Freedom itself was attacked this morning by a faceless coward,” President George W. Bush told the nation on Sept. 11. “Freedom will be defended.” But it is the Bush administration, along with its cohorts, who are threatening the very freedom our military defends. Since the terrorist attacks, our leaders have forgotten what the U.S. Constitution represents, and they have begun subjugating our civil rights all in the name of war.
The Bush administration uses the fact that our country is at war to excuse violating civil liberties. Technically, our country is not even at war; Congress, which is the only branch of government with the power to declare war, has done no such thing. Even if you disregard the technicality, wartime is not a valid reason to violate our right to freedom.
One of these violations is the FBI request that local police departments round up Arab-Americans and Israelis and question them – a request closely resembling racial profiling, and which some police departments have refused to do. U.S. authorities have detained hundreds of people, mostly from other countries, since the terrorist attacks.
When you are arrested in the United States, you are afforded rights. You have the right to due process, which includes being released within 48 hours if you are not charged with a crime. For some of those detainees, it has been nearly three months.

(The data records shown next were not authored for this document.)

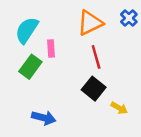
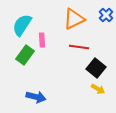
red line: (96, 57) -> (79, 47), turned -66
black square: (94, 89) -> (96, 68), moved

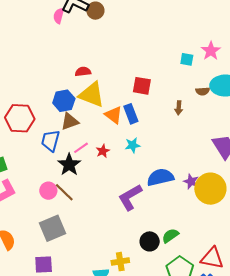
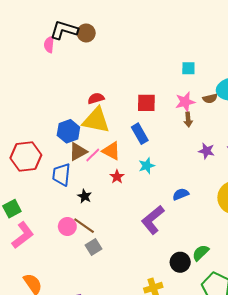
pink star: (211, 51) -> (185, 102), moved, turned 30
red semicircle: (83, 72) -> (96, 98), moved
orange triangle: (114, 115) -> (111, 151), moved
pink line: (81, 148) -> (93, 155), moved
black star: (69, 165) -> (85, 196), size x0.6
blue semicircle: (160, 177) -> (181, 194), size x0.6
purple star: (191, 181) -> (207, 151), moved
gray square: (52, 228) -> (94, 247), moved, size x0.6

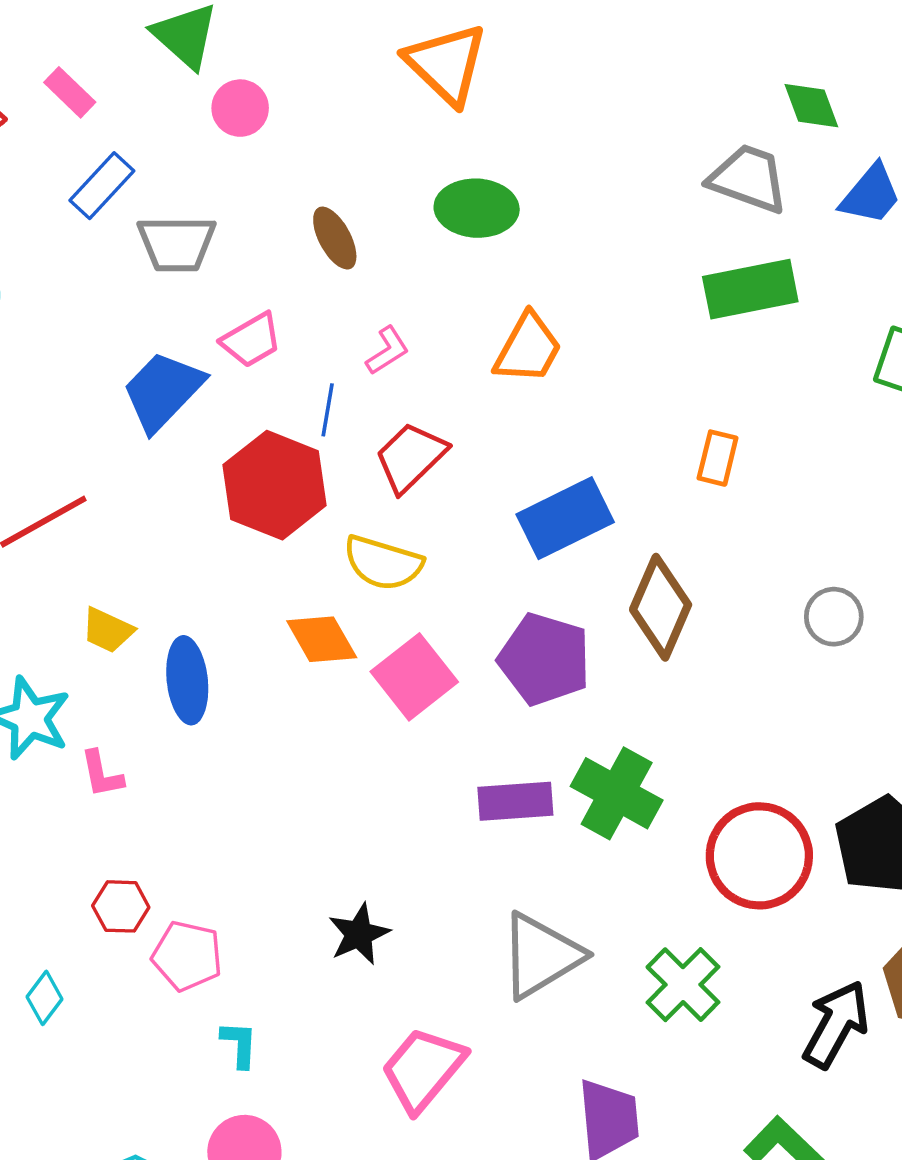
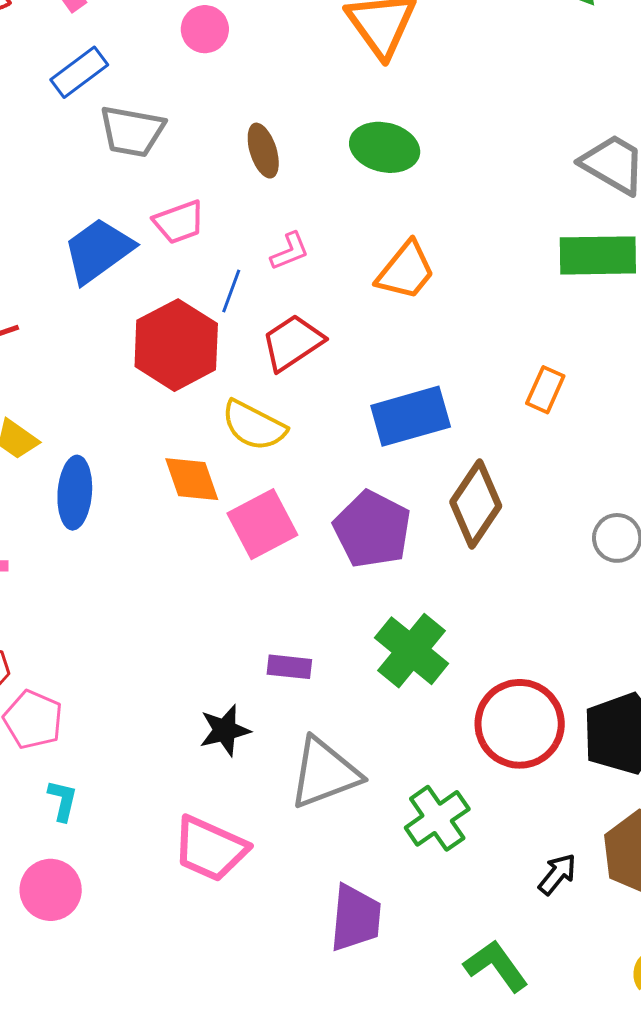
purple rectangle: (515, 801) -> (289, 667), moved, size x0.7
black star: (359, 934) -> (225, 730), moved
black arrow: (836, 1024) -> (557, 874), size x0.6
pink trapezoid: (423, 1069) -> (210, 849), turned -116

The Bush administration wants to go further than this, however, and impose new laws that allow immigration officials to detain non-citizens for seven days without charging them and for an indefinite time if a threat against the country is suspected. In addition, these new laws would allow U.S. intelligence to monitor conversations between detainees, including U.S. citizens, and their attorneys without a court order.
In further violation of due process, not to mention in direct breach of governmental checks and balances, the Bush administration has circumvented congressional consultation to create military tribunals to prosecute suspected terrorists in secret – this coming from a country that supposedly holds due process in high esteem. The fact only President Bush will write the rules – without consultation with or approval from Congress – makes a mockery out of the country’s judicial system and the Fifth Amendment right to due process.
Congress is nervous about Bush’s declaration of sole authority over the tribunals. U.N. officials have questioned the plan. And this week, the International Commission of Jurists, an organization of judges and lawyers, wrote a letter urging Bush to rethink his plans. The commission asked Bush to abide by the same standards formerly set by the United States and other World War II allies to deal with Nazi criminals, whom the commission called “authors of some of the most heinous criminal acts in recorded history.”
Many prominent figures in the international community are urging the Bush administration to reconsider the creation of the tribunals. Mary Robinson, U.N. High Commissioner for Human Rights, explained, “It is very difficult to bring home to countries without a strong democratic tradition the importance of building a system based on the rule of law, when standards slip in countries like the United States.”
Particularly troubling about all of this is the executive orders on military tribunals as well as attorney-client monitoring have no end date. Even when President Franklin D. Roosevelt allowed military tribunals during World War II, the order was for a single tribunal, not unlimited power.
Bush said in a speech soon after the terrorist attacks, “Terrorist acts can shake the foundations of our biggest buildings, but cannot touch the foundation of America.” We’ve come to find out the Bush administration can do that on its own.
Yet the Bush administration is not alone in its violation of American principles. The American Council of Trustees and Alumni, a conservative think tank (of which Vice President Dick Cheney’s wife, Lynne Cheney, is a former chairwoman), recently released a report accusing college professors and administrators across the nation of unpatriotic speech and behavior.
The American Council report lists and accuses 117 professors and other academic leaders (including a college president) of unpatriotic behavior. The report calls professors “the weak link in America’s response to the attack” for promoting “tolerance and diversity as antidotes to evil.” The creation of this list echoes back to the days of McCarthyism, when political science and history professors were labeled as communists for lesson plans that included communism.
Rev. Jesse Jackson is on the list for telling a Harvard Law School audience the United States should “build bridges and relationships, not simply drop bombs and walls.” A University of North Carolina art professor was accused for remarking, “We offer this teach-in as an alternative to the cries of war and as an end to the cycle of continued global violence.”
“Break the cycle of violence,” said a Pomona College faculty panel. And the director of the Yale Center for the Study of Globalization said, “It is from the desperate, angry and bereaved that these suicide pilots came.” Rather than being unpatriotic, these statements cultivate discussion and support the tolerance of diverse opinions, all of which represent the principles upon which our country was founded.
Many of those who publicly question American actions since the terrorist attacks have been labeled anti-American. In doing so, people from our leaders down to our neighbors are tearing at the United States’ glory.
Whether it is our right to free speech or due process, our civil liberties must not be compromised simply because of ongoing military action. If the Bush administration and other radical groups take these away, what is our country worth fighting for?